■ Required work
Draw out every line with the word "tatsächlich" from the listing below.

■ Input material
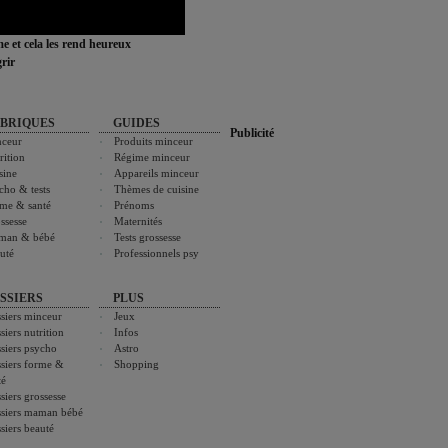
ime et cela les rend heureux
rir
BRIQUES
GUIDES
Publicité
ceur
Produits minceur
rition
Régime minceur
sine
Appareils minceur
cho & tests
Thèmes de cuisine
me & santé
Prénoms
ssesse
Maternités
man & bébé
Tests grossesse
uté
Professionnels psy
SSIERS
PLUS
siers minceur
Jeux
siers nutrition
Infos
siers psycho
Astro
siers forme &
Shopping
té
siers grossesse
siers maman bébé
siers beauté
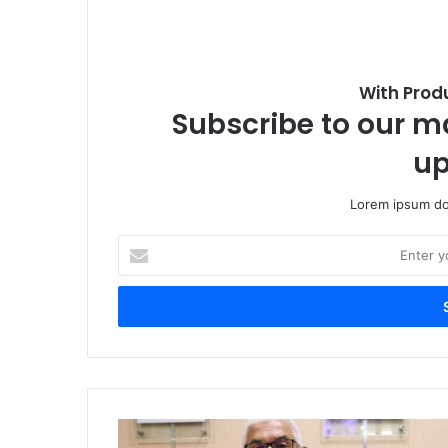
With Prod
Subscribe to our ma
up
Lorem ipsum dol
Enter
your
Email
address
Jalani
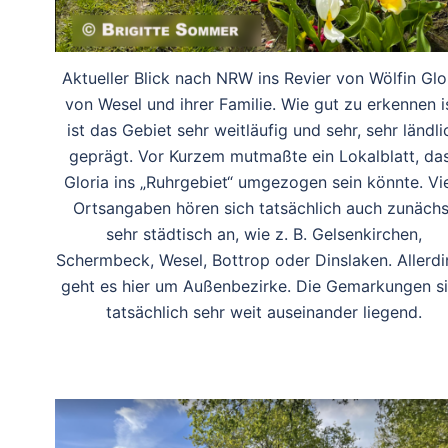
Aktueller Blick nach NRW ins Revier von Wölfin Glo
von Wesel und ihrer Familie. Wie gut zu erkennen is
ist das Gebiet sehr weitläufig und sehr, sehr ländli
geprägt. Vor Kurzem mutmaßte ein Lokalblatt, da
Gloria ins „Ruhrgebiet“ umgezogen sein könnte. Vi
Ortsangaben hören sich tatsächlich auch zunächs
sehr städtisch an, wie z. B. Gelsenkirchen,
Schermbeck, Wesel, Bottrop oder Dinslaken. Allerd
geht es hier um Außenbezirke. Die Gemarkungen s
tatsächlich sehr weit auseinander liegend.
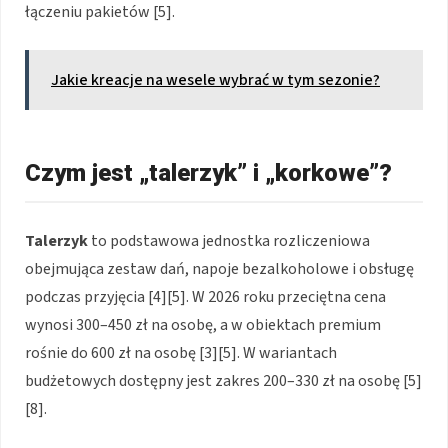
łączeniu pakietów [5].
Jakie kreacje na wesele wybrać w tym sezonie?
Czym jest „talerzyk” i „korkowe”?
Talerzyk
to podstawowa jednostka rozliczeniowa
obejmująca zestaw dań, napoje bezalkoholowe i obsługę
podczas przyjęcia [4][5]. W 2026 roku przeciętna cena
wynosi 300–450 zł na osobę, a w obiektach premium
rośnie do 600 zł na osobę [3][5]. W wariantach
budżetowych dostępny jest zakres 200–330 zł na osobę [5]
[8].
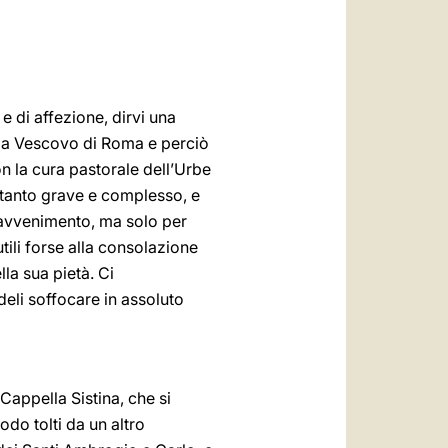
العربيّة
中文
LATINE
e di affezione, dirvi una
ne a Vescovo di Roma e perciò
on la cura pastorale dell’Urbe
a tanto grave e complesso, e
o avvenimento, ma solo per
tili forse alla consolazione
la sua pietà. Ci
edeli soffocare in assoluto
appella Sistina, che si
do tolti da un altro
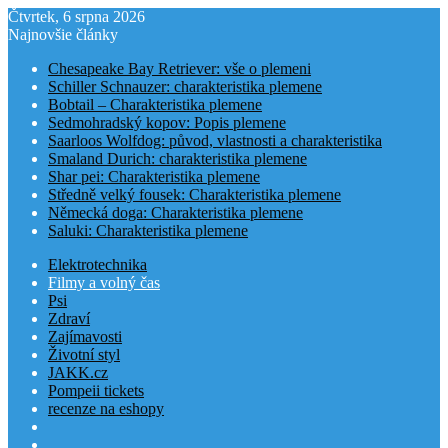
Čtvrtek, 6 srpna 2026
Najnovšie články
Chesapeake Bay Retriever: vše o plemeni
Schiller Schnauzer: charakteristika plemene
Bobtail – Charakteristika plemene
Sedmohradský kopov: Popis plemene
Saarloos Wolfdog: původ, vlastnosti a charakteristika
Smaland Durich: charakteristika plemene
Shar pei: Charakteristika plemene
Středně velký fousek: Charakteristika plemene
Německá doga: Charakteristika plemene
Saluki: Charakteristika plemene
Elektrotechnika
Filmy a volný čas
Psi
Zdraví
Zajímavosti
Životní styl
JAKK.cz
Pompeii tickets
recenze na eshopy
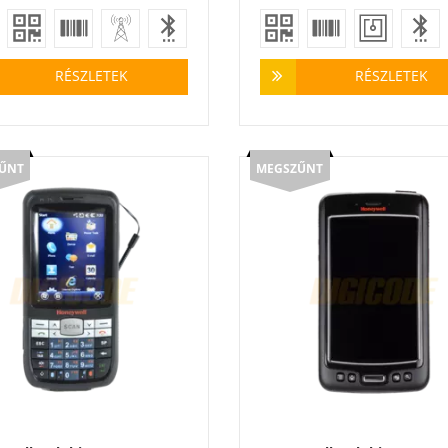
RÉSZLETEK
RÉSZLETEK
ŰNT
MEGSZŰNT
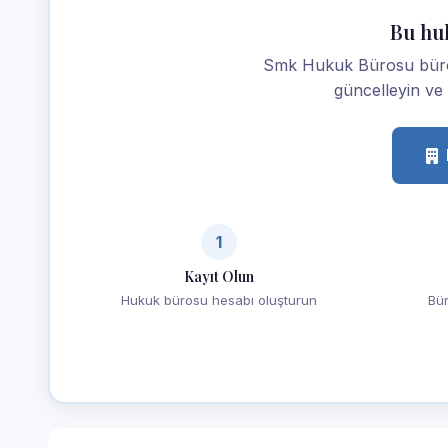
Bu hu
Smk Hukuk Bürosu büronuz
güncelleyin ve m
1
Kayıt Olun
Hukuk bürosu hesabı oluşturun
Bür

■ Response below
Ortsangaben hören sich tatsächlich auch zunächs
tatsächlich sehr weit auseinander liegend.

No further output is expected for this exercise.